Under the HMO plan, an enrollee is assigned a primary care physician, who is the main source of health care services and makes referrals to other specialists (HMO Insurance Plans, n.d., para. 2). The physician, under a capitation agreement, has to provide a specific amount of medical services, such as preventive, diagnostic and treatment care. The exact extent of the physician’s responsibility is outlined in the contract, the terms of which may vary between organizations. There are several positive aspects to HMO managed care from a patient point of view:
- research shows that HMO penetration improves hospital mortality rates and is generally associated with better patient outcomes (Gaynor & Town, 2012, p. 576);
- typically HMOs lowers medical expenses for their members and do not require deductibles (HMO Insurance Plans, n.d., para. 3);
- a subscription model allows the patient to largely predict healthcare costs in advance.
The negative aspects of HMO managed health care from a consumer’s point of view are:
- specialized care requires a referral from the primary care physician. As such, any care sought without a referral which is not an emergency is not covered by HMO plan;
- as a pre-paid service, HMO managed care necessitates monthly fee;
- the consumer of health care services is restricted to the network of doctors and hospitals which provide HMO managed care;
The positive aspects of HMO managed care from the providers’ point of view are:
- a physician can establish long-term relationships with their patients;
- a patient is limited in their choice of a medical specialist to the network of HMO provider, which increases the likelihood that they will primarily use their services;
The negative aspects of HMO managed care from the providers’ point of view are:
- medical specialists are limited in their care decisions by HMO guidelines, which may forbid discussing more expensive treatment options;
- additional restrictions may be applied to the use of facilities and equipment;
The healthcare market in Virginia is characterized by complex relationships between public and private hospitals, practitioners, insurance companies and HMOs. The main competitive forces which determine market arrangement include the hospitals, the government, and insurance companies, including HMOs. As a type of insurance, HMO offers a variety of advantages to its consumers and exists as a viable alternative to traditional insurance plans.

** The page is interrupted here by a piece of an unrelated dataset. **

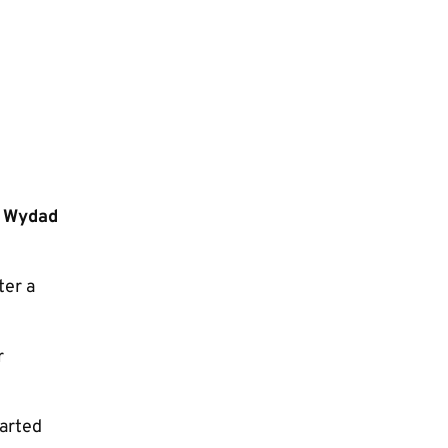
n Wydad
ter a
r
tarted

Despite its advantages, there are certain limitations to HMO managed care due to its cost-effectiveness, and the capitation agreement places the provider at a financial risk. The government of Virginia seems to recognize the importance of incentives in increasing the quality of health care and provides scholarships and employment assistance to medical personnel in the area.
Gaynor, M., & Town, R. (2012). Competition in Health Care Markets. Handbook of Health Economics, 2, 501-637. DOI:10.1016/B978-0-444-53592-4.00009-8
HMO Insurance Plans. (n.d.).
Hospital Information. (n.d.).
Johnson, M. (n.d.). Virginia’s Workforce Incentives.
Krueger, A., & Kuziemko, Il. (2013). The demand for health insurance among uninsured Americans: Results of a survey experiment and implications for policy. Journal of Health Economics, 32(5), 780-793. DOI:10.1016/j.jhealeco.2012.09.005
Our Regional and Community Hospitals. (n.d.)
Sood, B. & Cohen, R. (2014). The Virginia Tech Massacre: Strategies and Challenges for Improving Mental Health Policy on Campus and Beyond. Oxford: Oxford University Press, Incorporated.